Objective: The purpose of this study was to enhance our understanding of clinical trends in sleep and rapid eye movement (REM) propensity on the multiple sleep latency test (MSLT). Demographic variables of interest included early childhood/advanced age, gender, race, and REM-suppressant use.
Methods: Nocturnal sleep studies and 5-nap MSLTs were retrieved from a large repository of deidentified studies from various US sleep clinics between 2007 and 2015. Studies were signal processed, human-edited, and underwent rigorous quality assurance for inclusion.
Results: The final sample consisted of N = 2498 MSLTs (24.2% Black; 34.2% Men; Age 4-89). In adults (age ≥ 21), sleep propensity modestly decreased across nap (90% at nap 1 to 80% at nap 5; p < 0.001). Children ≤12 years were least likely to fall asleep on any nap (∼55% at nap 5). REM propensity troughed at nap 4 (13%) and varied with age. Advanced age (≥60 years; OR: 0.28, p < 0.001), REM-suppressant use (OR:0.52, p < 0.001), and female sex (men OR: 1.48, p = 0.012) was associated with a decreased proportion of ≥2 REMs in adjusted logistic models. Children often demonstrated only 1 REM and generally had long sleep latencies, yielding a low proportion of MSLTs consistent with narcolepsy (11.0% vs. 19.2% and 16.8% in those between 13-20 and 21-59, respectively; p = 0.003).

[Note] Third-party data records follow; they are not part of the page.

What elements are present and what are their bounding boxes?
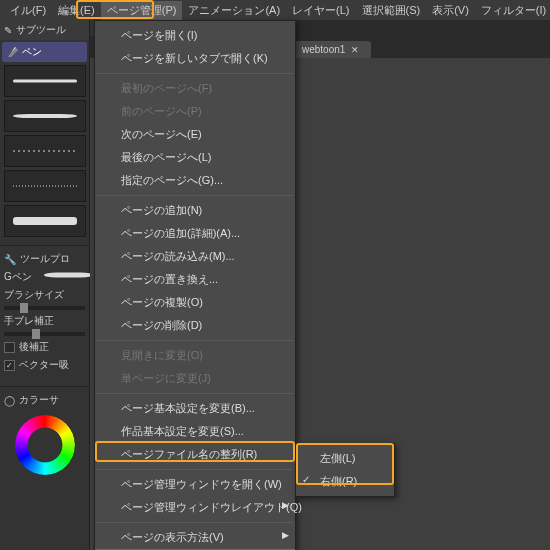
- menu-view[interactable]: 表示(V): [426, 1, 475, 20]
- menu-selection[interactable]: 選択範囲(S): [356, 1, 427, 20]
- brushsize-label: ブラシサイズ: [4, 288, 64, 302]
- menu-display-method[interactable]: ページの表示方法(V)▶: [95, 526, 295, 549]
- pen-label: ペン: [22, 45, 42, 59]
- menu-to-spread: 見開きに変更(O): [95, 344, 295, 367]
- webtoon-fold-submenu: 左側(L) ✓右側(R): [295, 443, 395, 497]
- chevron-right-icon: ▶: [282, 500, 289, 510]
- menu-page-basic[interactable]: ページ基本設定を変更(B)...: [95, 397, 295, 420]
- menu-first-page: 最初のページへ(F): [95, 77, 295, 100]
- brush-icon: ✎: [4, 25, 12, 36]
- menu-delete-page[interactable]: ページの削除(D): [95, 314, 295, 337]
- page-menu-dropdown: ページを開く(I) ページを新しいタブで開く(K) 最初のページへ(F) 前のペ…: [94, 20, 296, 550]
- menu-add-page-detail[interactable]: ページの追加(詳細)(A)...: [95, 222, 295, 245]
- menu-separator: [97, 393, 293, 394]
- palette-icon: ◯: [4, 395, 15, 406]
- menu-open-manager[interactable]: ページ管理ウィンドウを開く(W): [95, 473, 295, 496]
- document-tab[interactable]: webtoon1 ✕: [290, 41, 371, 58]
- menu-add-page[interactable]: ページの追加(N): [95, 199, 295, 222]
- stabilize-label: 手ブレ補正: [4, 314, 54, 328]
- subtool-panel-title: ✎ サブツール: [0, 20, 89, 40]
- gpen-label: Gペン: [4, 270, 32, 284]
- vectorsnap-label: ベクター吸: [19, 358, 69, 372]
- menu-open-page[interactable]: ページを開く(I): [95, 24, 295, 47]
- toolprop-title: ツールプロ: [20, 252, 70, 266]
- menu-manager-layout[interactable]: ページ管理ウィンドウレイアウト(Q)▶: [95, 496, 295, 519]
- color-panel: ◯カラーサ: [0, 386, 89, 485]
- wrench-icon: 🔧: [4, 254, 16, 265]
- brush-preview-3[interactable]: [4, 135, 86, 167]
- postcorrect-checkbox[interactable]: [4, 342, 15, 353]
- menubar: イル(F) 編集(E) ページ管理(P) アニメーション(A) レイヤー(L) …: [0, 0, 550, 20]
- menu-separator: [97, 340, 293, 341]
- menu-separator: [97, 522, 293, 523]
- menu-separator: [97, 195, 293, 196]
- menu-open-new-tab[interactable]: ページを新しいタブで開く(K): [95, 47, 295, 70]
- brush-preview-5[interactable]: [4, 205, 86, 237]
- menu-to-single: 単ページに変更(J): [95, 367, 295, 390]
- subtool-label: サブツール: [16, 23, 66, 37]
- pen-tool-tab[interactable]: ペン: [2, 42, 87, 62]
- menu-edit[interactable]: 編集(E): [52, 1, 101, 20]
- brush-preview-1[interactable]: [4, 65, 86, 97]
- menu-separator: [97, 469, 293, 470]
- submenu-right[interactable]: ✓右側(R): [296, 470, 394, 493]
- menu-file-rename[interactable]: ページファイル名の整列(R): [95, 443, 295, 466]
- menu-layer[interactable]: レイヤー(L): [286, 1, 355, 20]
- menu-filter[interactable]: フィルター(I): [475, 1, 550, 20]
- menu-animation[interactable]: アニメーション(A): [182, 1, 286, 20]
- color-wheel[interactable]: [15, 415, 75, 475]
- brush-preview-4[interactable]: [4, 170, 86, 202]
- menu-page[interactable]: ページ管理(P): [101, 1, 183, 20]
- tool-properties: 🔧ツールプロ Gペン ブラシサイズ 手ブレ補正 後補正 ベクター吸: [0, 245, 89, 378]
- pen-icon: [8, 47, 18, 57]
- menu-separator: [97, 73, 293, 74]
- menu-duplicate-page[interactable]: ページの複製(O): [95, 291, 295, 314]
- postcorrect-label: 後補正: [19, 340, 49, 354]
- menu-file[interactable]: イル(F): [4, 1, 52, 20]
- gpen-row[interactable]: Gペン: [4, 268, 85, 286]
- left-panel: ✎ サブツール ペン 🔧ツールプロ Gペン ブラシサイズ 手ブレ補正 後補正 ベ…: [0, 20, 90, 550]
- brush-preview-2[interactable]: [4, 100, 86, 132]
- menu-import-page[interactable]: ページの読み込み(M)...: [95, 245, 295, 268]
- chevron-right-icon: ▶: [282, 530, 289, 540]
- tab-title: webtoon1: [302, 44, 345, 55]
- menu-goto-page[interactable]: 指定のページへ(G)...: [95, 169, 295, 192]
- stabilize-slider[interactable]: [4, 332, 85, 336]
- menu-replace-page[interactable]: ページの置き換え...: [95, 268, 295, 291]
- menu-prev-page: 前のページへ(P): [95, 100, 295, 123]
- brushsize-slider[interactable]: [4, 306, 85, 310]
- vectorsnap-checkbox[interactable]: [4, 360, 15, 371]
- menu-work-basic[interactable]: 作品基本設定を変更(S)...: [95, 420, 295, 443]
- color-title: カラーサ: [19, 393, 59, 407]
- submenu-left[interactable]: 左側(L): [296, 447, 394, 470]
- close-icon[interactable]: ✕: [351, 45, 359, 55]
- menu-next-page[interactable]: 次のページへ(E): [95, 123, 295, 146]
- check-icon: ✓: [302, 474, 310, 485]
- menu-last-page[interactable]: 最後のページへ(L): [95, 146, 295, 169]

Conclusions: MSLT outcomes vary greatly across age, gender, and use of psychotropic medication. Demographic variance should be considered when interpreting MSLT results. Robust age effect question the appropriateness of the MSLT as currently designed and implemented for children and older adults.
Keywords: Age; Gender; Hypersomnia; MSLT; Narcolepsy.